CHOCOLATE

Hoje foi um dia que eu acordei com uma idéia fixa percorrendo minha mente desde o amanhecer: comer chocolate. Mas não era qualquer chocolate, tinha que ser um talento, como castanhas do Pará dentro, e sim, eu estava disposto a pagar três reais numa simples barrinha de chocolate, era tudo o que eu queria pra passar o dia. E no ônibus indo pra aula da pós-graduação, fiquei me lembrando dos camelôs vendendo doces nas paradas da W3 Sul, afinal eles sempre tem talento pra vender, e eu ia satisfazer esse meu desejo fácil fácil.
Cheguei na aula, coloquei meu material na carteira e fui beber uma água, mas o pensamento no maldito chocolate me perseguia. Eu podia sentir o gosto doce na minha boca, o aroma... tudo. Nem mesmo consegui prestar atenção na aula, apenas pensando no chocolate...

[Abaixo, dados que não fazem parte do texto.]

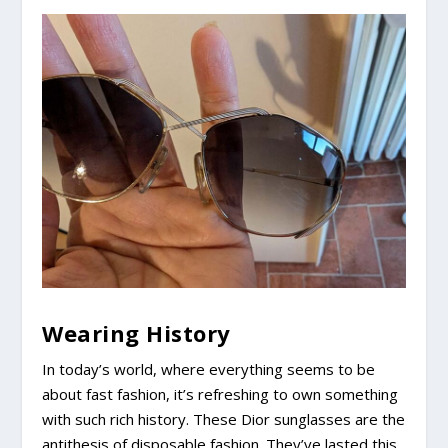
Wearing History
In today’s world, where everything seems to be
about fast fashion, it’s refreshing to own something
with such rich history. These Dior sunglasses are the
antithesis of disposable fashion. They’ve lasted this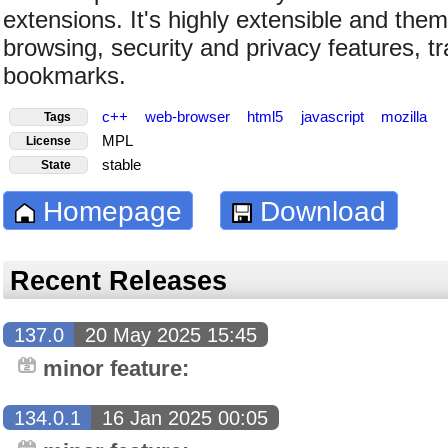
extensions. It's highly extensible and the
browsing, security and privacy features, tr
bookmarks.
c++
web-browser
html5
javascript
mozilla
Tags
MPL
License
stable
State
Homepage
Download
Recent Releases
137.0
20 May 2025 15:45
minor feature:
134.0.1
16 Jan 2025 00:05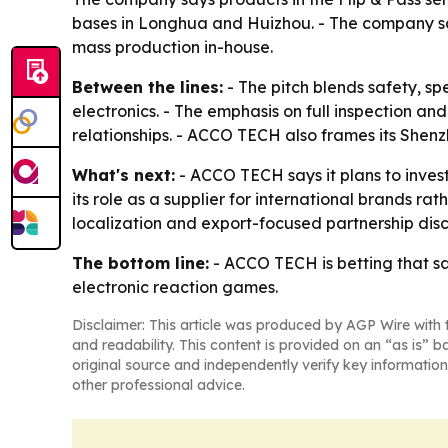
bases in Longhua and Huizhou. - The company sa
mass production in-house.
Between the lines:
- The pitch blends safety, s
electronics. - The emphasis on full inspection a
relationships. - ACCO TECH also frames its Shen
What's next:
- ACCO TECH says it plans to inves
its role as a supplier for international brands ra
localization and export-focused partnership disc
The bottom line:
- ACCO TECH is betting that saf
electronic reaction games.
Disclaimer: This article was produced by AGP Wire with t
and readability. This content is provided on an “as is” b
original source and independently verify key information
other professional advice.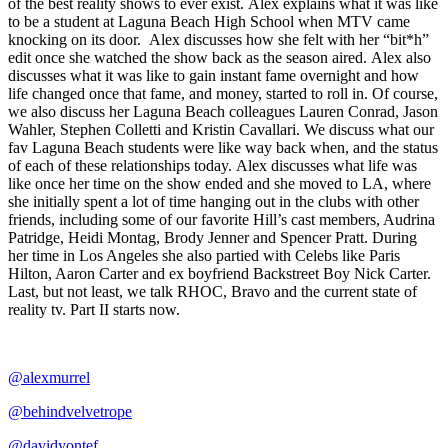
of the best reality shows to ever exist. Alex explains what it was like
to be a student at Laguna Beach High School when MTV came
knocking on its door. Alex discusses how she felt with her “bit*h”
edit once she watched the show back as the season aired. Alex also
discusses what it was like to gain instant fame overnight and how
life changed once that fame, and money, started to roll in. Of course,
we also discuss her Laguna Beach colleagues Lauren Conrad, Jason
Wahler, Stephen Colletti and Kristin Cavallari. We discuss what our
fav Laguna Beach students were like way back when, and the status
of each of these relationships today. Alex discusses what life was
like once her time on the show ended and she moved to LA, where
she initially spent a lot of time hanging out in the clubs with other
friends, including some of our favorite Hill’s cast members, Audrina
Patridge, Heidi Montag, Brody Jenner and Spencer Pratt. During
her time in Los Angeles she also partied with Celebs like Paris
Hilton, Aaron Carter and ex boyfriend Backstreet Boy Nick Carter.
Last, but not least, we talk RHOC, Bravo and the current state of
reality tv. Part II starts now.
@alexmurrel
@behindvelvetrope
@davidyontef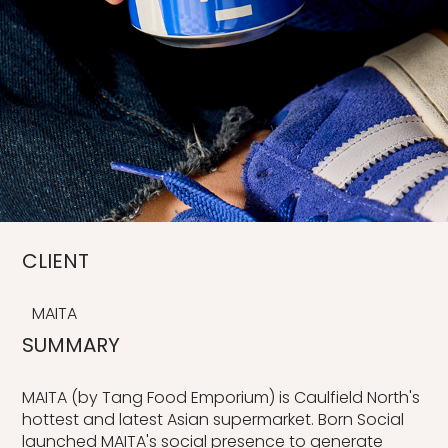
CLIENT
MAITA
SUMMARY
MAITA (by Tang Food Emporium) is Caulfield North's
hottest and latest Asian supermarket. Born Social
launched MAITA's social presence to generate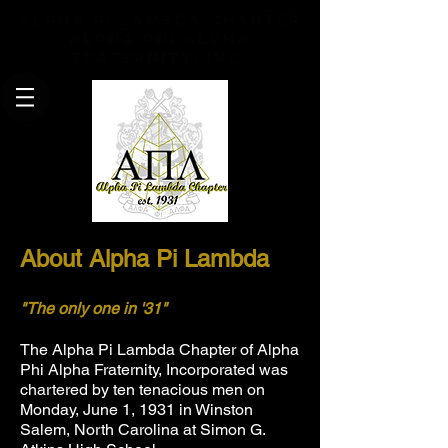
Alpha Pi Lambda Chapter
Alpha Phi Alpha
Fraternity, Inc.
About Alpha Pi Lambda
"The only one in '31"
The
Alpha Pi Lambda
Chapter of Alpha
Phi Alpha Fraternity, Incorporated was
chartered by ten tenacious men on
Monday, June 1, 1931 in Winston
Salem, North Carolina at Simon G.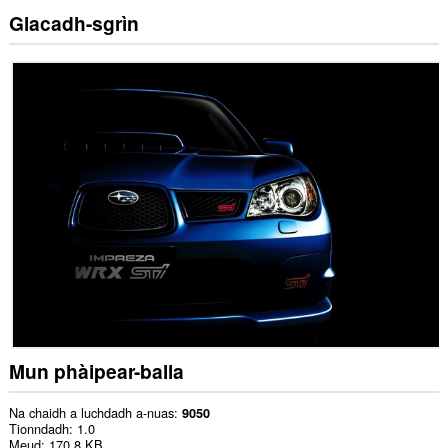
Glacadh-sgrìn
Mun phàipear-balla
Na chaidh a luchdadh a-nuas
9050
Tionndadh
1.0
Meud
170.8 KB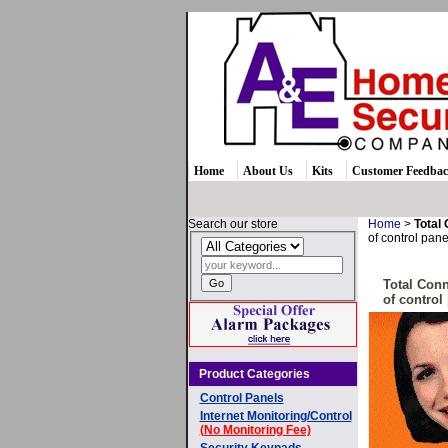
Home
About Us
Kits
Customer Feedba
Search our store
Home
>
Total
of control pane
Total Conn
of control
Product Categories
Control Panels
Internet Monitoring/Control
(No Monitoring Fee)
Security Keypads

Tomei a decisão óbvia que se podia fazer numa situação dessas: desisti da aula e fui atrás do meu querido chocolate, ou melhor, tenho que falar a verdade, desisti da aula porque o professor era ruim e eu tinha muito trabalho pra fazer no escritório (sou advogado e de vez em quando eu realmente tenho muito o que fazer), mas no caminho com certeza eu ia encontrar alguém vendendo o talento que eu tanto queria. Infelizmente, estava enganado, nem nos camelôs das paradas nem em canto nenhum tinha esse chocolate, eu ainda consegui encontrar uma única banca que vendia aqueles talentos pequenos, mas me recusei a comprar, queria um dos grandes (além disso, o dessa banquinha tava meio estranho, parecia que alguém tinha pisado na embalagem...).
No trabalho, a idéia do doce não saiu da minha cabeça, eu babava pensando no sabor do doce e a minha concentração ia embora...

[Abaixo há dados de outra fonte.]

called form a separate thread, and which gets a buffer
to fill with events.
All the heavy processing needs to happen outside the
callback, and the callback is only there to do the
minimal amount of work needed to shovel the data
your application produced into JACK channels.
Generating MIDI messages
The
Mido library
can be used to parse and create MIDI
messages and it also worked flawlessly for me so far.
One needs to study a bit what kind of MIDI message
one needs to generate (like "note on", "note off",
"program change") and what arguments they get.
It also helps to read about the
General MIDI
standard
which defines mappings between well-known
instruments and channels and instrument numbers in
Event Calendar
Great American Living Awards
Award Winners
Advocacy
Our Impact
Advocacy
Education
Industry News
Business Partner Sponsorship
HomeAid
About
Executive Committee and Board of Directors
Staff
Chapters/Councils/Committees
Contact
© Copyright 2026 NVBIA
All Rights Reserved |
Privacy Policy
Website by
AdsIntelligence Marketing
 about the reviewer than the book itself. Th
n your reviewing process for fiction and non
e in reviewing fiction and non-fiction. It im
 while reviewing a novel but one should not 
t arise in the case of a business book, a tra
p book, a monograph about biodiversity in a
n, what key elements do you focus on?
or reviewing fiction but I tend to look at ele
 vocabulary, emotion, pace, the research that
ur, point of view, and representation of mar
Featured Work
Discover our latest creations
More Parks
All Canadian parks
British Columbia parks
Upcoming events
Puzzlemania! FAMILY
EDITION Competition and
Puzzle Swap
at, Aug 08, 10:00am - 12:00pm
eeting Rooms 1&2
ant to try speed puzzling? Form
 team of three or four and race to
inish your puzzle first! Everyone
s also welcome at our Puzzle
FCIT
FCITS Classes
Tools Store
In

Na hora do almoço eu resolvi voltar pra casa, tinha que tomar um banho e boto o paletó e a gravata, tinha uma audiência as duas da tarde, mas a vontade de comer o chocolate não tinha passado. No caminho pra parada fui parando de lanchonete em lanchonete pra ver se eles tinham a droga desse maldito chocolate... e nada!
De tarde, hora de pegar a moto, sair, ia pra minha audiência, depois correr de fórum em fórum, e tudo isso com aquela, já maldita depois de tanto tempo, vontade de devorar uma enorme barra de talento. E ao final do dia, ainda não tinha encontrado o meu tão sonhado talento.

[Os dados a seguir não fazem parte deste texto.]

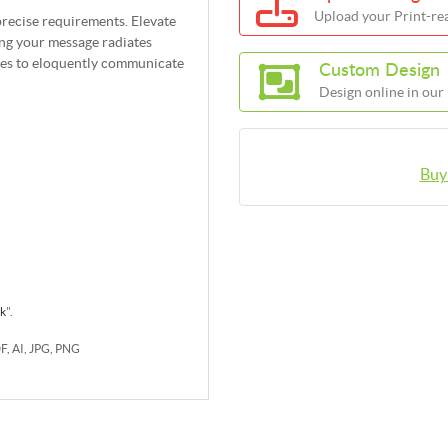
Upload your Print-rea
precise requirements. Elevate
ing your message radiates
res to eloquently communicate
Custom Design
Design online in our
Buy
rk
".
DF, AI, JPG, PNG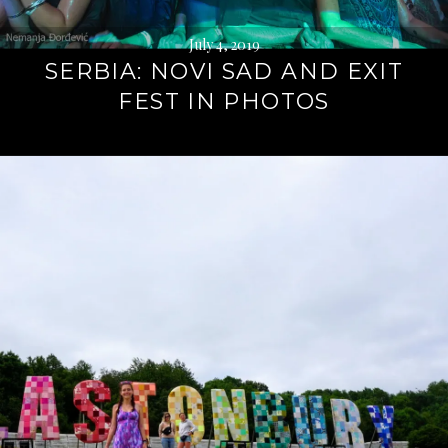
July 4, 2019
SERBIA: NOVI SAD AND EXIT
FEST IN PHOTOS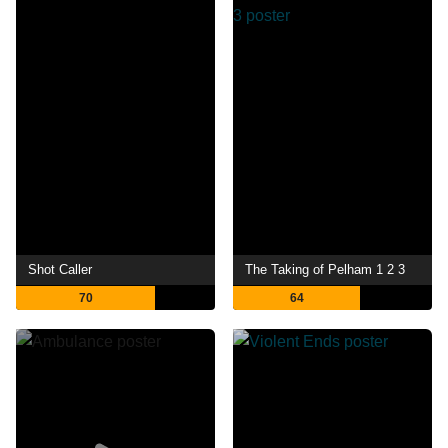
Shot Caller
The Taking of Pelham 1 2 3
70
64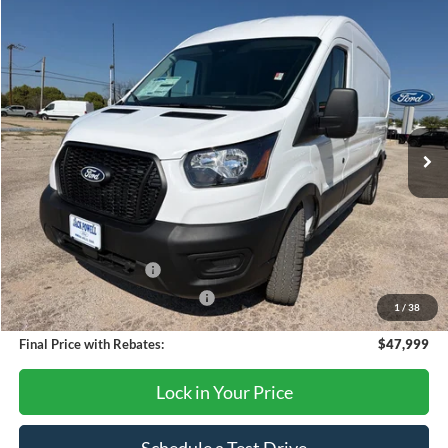
Compare Vehicle
$47,999
2026
Ford Transit
250
OUR PRICE
Price Drop
VIN:
1FTBR1C8XTKA79630
Stock:
TA106
Model:
R1C
Ext.
Int.
In Stock
Less
MSRP:
$54,875
Dealer Discount
-$2,876
Retail Customer Cash
-$3,000
SSE Down Payment Assistance
-$1,000
1
/
38
Final Price with Rebates:
$47,999
Lock in Your Price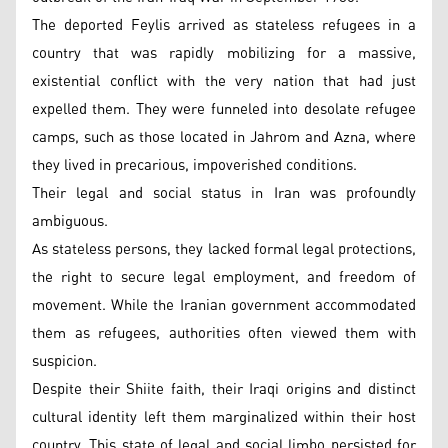
The deported Feylis arrived as stateless refugees in a
country that was rapidly mobilizing for a massive,
existential conflict with the very nation that had just
expelled them. They were funneled into desolate refugee
camps, such as those located in Jahrom and Azna, where
they lived in precarious, impoverished conditions.
Their legal and social status in Iran was profoundly
ambiguous.
As stateless persons, they lacked formal legal protections,
the right to secure legal employment, and freedom of
movement. While the Iranian government accommodated
them as refugees, authorities often viewed them with
suspicion.
Despite their Shiite faith, their Iraqi origins and distinct
cultural identity left them marginalized within their host
country. This state of legal and social limbo persisted for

Em caso depois de um dia de trabalho, de noite, após ter jantado, eu não resisti. Foi mais forte do que eu. Eu peguei o carro e dirigi até a padaria mais próxima. A essa hora o chocolate já era necessidade, eu realmente precisava de uma boa dose. E por milagre, pela primeira vez no dia, eu encontrei o tão sonhado chocolate, ele estava lá, como esperando por mim. Tirar a embalagem foi como tirar a roupa de uma bela mulher, a preliminar de um momento onde eu desfrutaria do prazer do doce que me foi privado durante todo o dia. Comer toda aquela barra foi como ter um pequeno orgasmo, um orgasminho por assim dizer (orgasminho? Acho que essa foi a palavra mais feia que já usei na vida). E naquele momento, pós-chocolate, ainda meio ofegante, com uma enorme vontade de fumar um cigarro, comecei a pensar comigo mesmo algumas coisas:
A primeira coisa que lembrei foi que uma vez eu admiti num grupo de amigos que eu sou viciado em chocolate. Eu realmente não consigo passar mais do que uma semana sem comer esse maldito derivado de cacau, acho que é por isso que me dá tantas sensações bizarras. A outra coisa que lembrei foi o que um amigo meu me falou após essa confissão. Ele me disse: “Thiago, mulheres é que são viciadas em chocolate. Homens não gostam de doces. Se você gosta de chocolate e é viciado assim, então você é uma mulher”, e pensando nisso eu fiquei imaginando que eu realmente devo ser mulher, afinal se esse meu amigo estiver certo, eu prefiro ser taxado de mulher do que ser privado de chocolate...
Mas esse último pensamento me trouxe a outro. Eu gosto muito de mulheres, adoro mulheres, acho mulheres lindas, e sou apaixonado por todas elas, e se eu posso ser considerada uma “mulher” e se eu gosto tanto assim de mulheres, bem, eu obviamente devo ser lésbica... Oh, eu sou lésbica! É uma estranha descoberta, não quero nem imaginar como minha família pode reagir a isso. E no fim desses pensamento resolvi tomar uma decisão, vou procurar uma associação de lésbicas e ver se elas me aceitam, afinal, eu acabei de sair do armário.